Fabric defect recognition using VGG16
Model selection
This article chooses a convolutional network that has been widely used in recent years and utilizes it in fabric defect recognition experiments. The main advantages that convolutional model should possess are as follows: First, the model must ensure that the fabric defect recognition system has a high detection accuracy. Second, the model should have rapid running speed to facilitate real-time detection in industrial fields, because the profits of textile manufacturing enterprises are directly affected by their production efficiency. Third, the generalization ability of whole defect recognition system should be excellent owing to textile manufacturers do not have the capability to train a complete fabric defect recognition system, so the fully trained model should be suitable for as many types of cloth as possible.

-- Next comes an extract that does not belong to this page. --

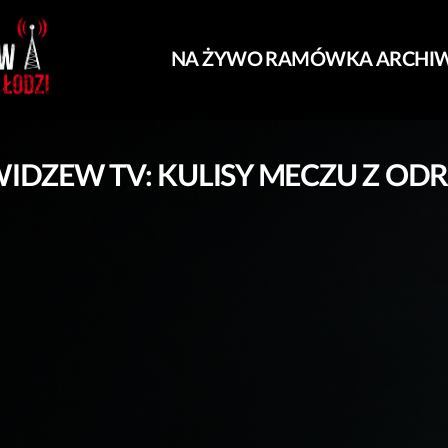
NA ŻYWO
RAMÓWKA
ARCHI
IDZEW TV: KULISY MECZU Z OD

It is not difficult to find some of the most advanced convolution models and apply them to fabric defect identification. However, the state-of-the-art network topology is usually too complex, and the spatial resolution of feature maps is aggressively reduced to increase the local receptive field. For instance, the residual neural network (ResNet) 14 has outstanding classification performance, but it has too many network layers, which makes it difficult to train or test. The whole model of GoogLeNet 15 has very few parameters but maintains a high classification accuracy. However, this model does not have fully connected layers, which leads to the lack of generalization ability. Thus, it needs to be separately trained when it is applied in various commercial fields.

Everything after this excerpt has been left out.